**Exercise brief:**
Work through the records that follow and return each line containing the word "ایمیل".
Source data section start
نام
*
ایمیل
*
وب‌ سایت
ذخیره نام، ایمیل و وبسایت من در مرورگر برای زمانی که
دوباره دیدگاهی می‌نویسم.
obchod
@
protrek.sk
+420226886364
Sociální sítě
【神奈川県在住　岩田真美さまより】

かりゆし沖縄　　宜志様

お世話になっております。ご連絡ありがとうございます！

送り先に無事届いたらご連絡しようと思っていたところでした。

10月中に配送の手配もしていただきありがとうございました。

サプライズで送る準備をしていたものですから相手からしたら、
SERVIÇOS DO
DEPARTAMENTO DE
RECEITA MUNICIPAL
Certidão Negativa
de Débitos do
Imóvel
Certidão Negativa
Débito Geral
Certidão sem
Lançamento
Source data section end
Source data section start
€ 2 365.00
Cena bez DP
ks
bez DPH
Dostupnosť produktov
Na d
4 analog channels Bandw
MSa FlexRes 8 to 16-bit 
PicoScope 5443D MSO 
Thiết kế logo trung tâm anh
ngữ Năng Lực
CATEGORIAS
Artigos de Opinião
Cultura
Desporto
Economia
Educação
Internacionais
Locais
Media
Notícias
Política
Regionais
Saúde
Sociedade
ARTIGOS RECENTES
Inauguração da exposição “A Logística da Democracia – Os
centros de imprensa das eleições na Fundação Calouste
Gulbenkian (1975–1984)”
Source data section end
**Solution to this exercise:**
ایمیل
ذخیره نام، ایمیل و وبسایت من در مرورگر برای زمانی که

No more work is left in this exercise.